Task brief: Write out each entry below exactly. Do not include the images.

Extracted page text data:
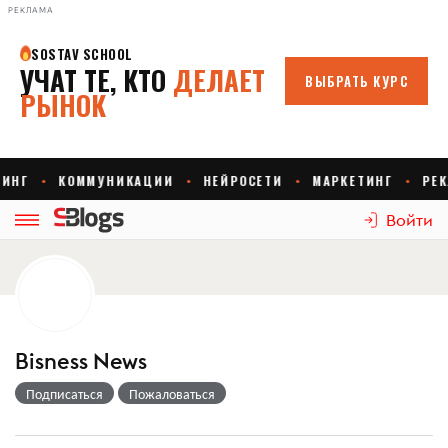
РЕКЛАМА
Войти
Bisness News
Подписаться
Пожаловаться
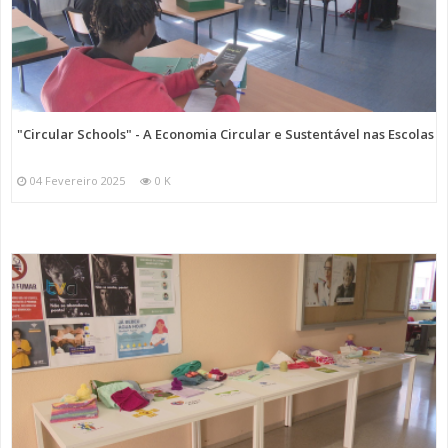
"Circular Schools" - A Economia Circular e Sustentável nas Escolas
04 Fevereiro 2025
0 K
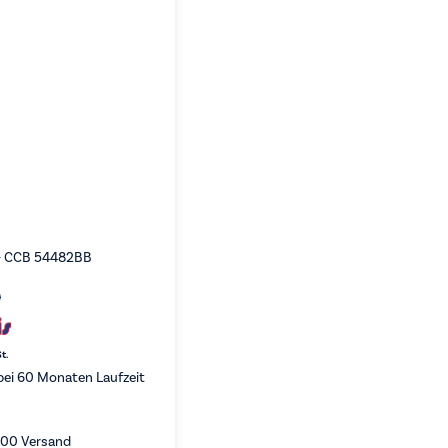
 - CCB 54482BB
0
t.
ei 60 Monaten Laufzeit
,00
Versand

Output:
РЕКЛАМА
Войти
Bisness News
Подписаться
Пожаловаться
"Circular Schools" - A Economia Circular e Sustentável nas Escolas
04 Fevereiro 2025
0 K
 - CCB 54482BB
0
t.
ei 60 Monaten Laufzeit
,00
Versand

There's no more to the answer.